3. Business Concept, apabila franchisor belum mempunyai outlet bisnis yang berhasil, tetapi sudah mempunyai sistem franchise yang lengkap.

Dari tiga definisi di atas, saya ingin mengajak masyarakat franchise di Indonesia, para franchisor dan para franchisee, untuk melihat kembali keberadaan bisnis “franchise” yang sedang di tekuni selama ini. Masuk dalam kategori mana? Sudahkan bisnis tersebut benar-benar bisa dikatakan franchisee? Saya mengamati berdasarkan syarat di atas, saat ini franchise lokal di Indonesia sebagian besar adalah business opportunity.

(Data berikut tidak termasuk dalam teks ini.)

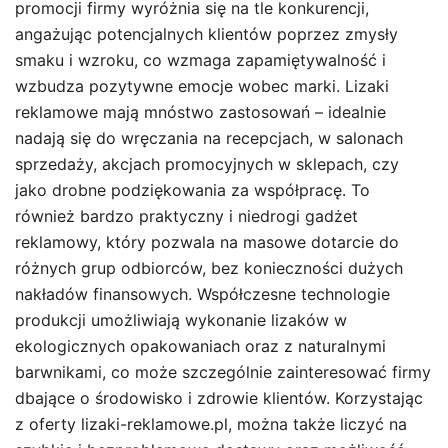
promocji firmy wyróżnia się na tle konkurencji,
angażując potencjalnych klientów poprzez zmysły
smaku i wzroku, co wzmaga zapamiętywalność i
wzbudza pozytywne emocje wobec marki. Lizaki
reklamowe mają mnóstwo zastosowań – idealnie
nadają się do wręczania na recepcjach, w salonach
sprzedaży, akcjach promocyjnych w sklepach, czy
jako drobne podziękowania za współpracę. To
również bardzo praktyczny i niedrogi gadżet
reklamowy, który pozwala na masowe dotarcie do
różnych grup odbiorców, bez konieczności dużych
nakładów finansowych. Współczesne technologie
produkcji umożliwiają wykonanie lizaków w
ekologicznych opakowaniach oraz z naturalnymi
barwnikami, co może szczególnie zainteresować firmy
dbające o środowisko i zdrowie klientów. Korzystając
z oferty lizaki-reklamowe.pl, można także liczyć na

Saya punya sebuah harapan bahwa ketika masyarakat franchise di Indonesia lebih memahami dan menyadari pentingnya dua syarat utama yang saya paparkan di atas, maka akan mendorong tingkat keberhasilan franchise pada tingkat yang lebih tinggi. Sementara ini banyak pihak mengakui, bahwa menyusun sistem franchise yang baik bukanlah pekerjaan sederhana. Dibutuhkan kemauan dan keahlian tertentu untuk bisa menyusunnya. Namun demikian hal ini tentu tidak menjadi kendala apabila yang diinginkan adalah keberhasilan bisnis jangka panjang.

Dikaitkan dengan rencana diperbaruinya peraturan formal tentang operasi bisnis franchise, baik pada tingkat Peraturan Pemerintah (PP) ataupun lebih yang tinggi lagi menjadi Undang Undang (UU), tidak ada yang salah apabila masyarakat franchise lebih dahulu memperbaiki sistemnya. Hal-hal yang bisa dilakukan antara lain: melengkapi dan memperbaiki SOP, meningkatkan dukungannya kepada franchisee dan memperbaiki aturan dalam perjanjian franchise. Pada akhirnya ketika semuanya menjadi baik, pihak yang diuntungkan adalah seluruh masyarakat, yaitu franchisor, franchisee dan konsumen. Ketika konsumen puas, franchisee menjadi puas dan akhirnya franchisor juga menjadi puas.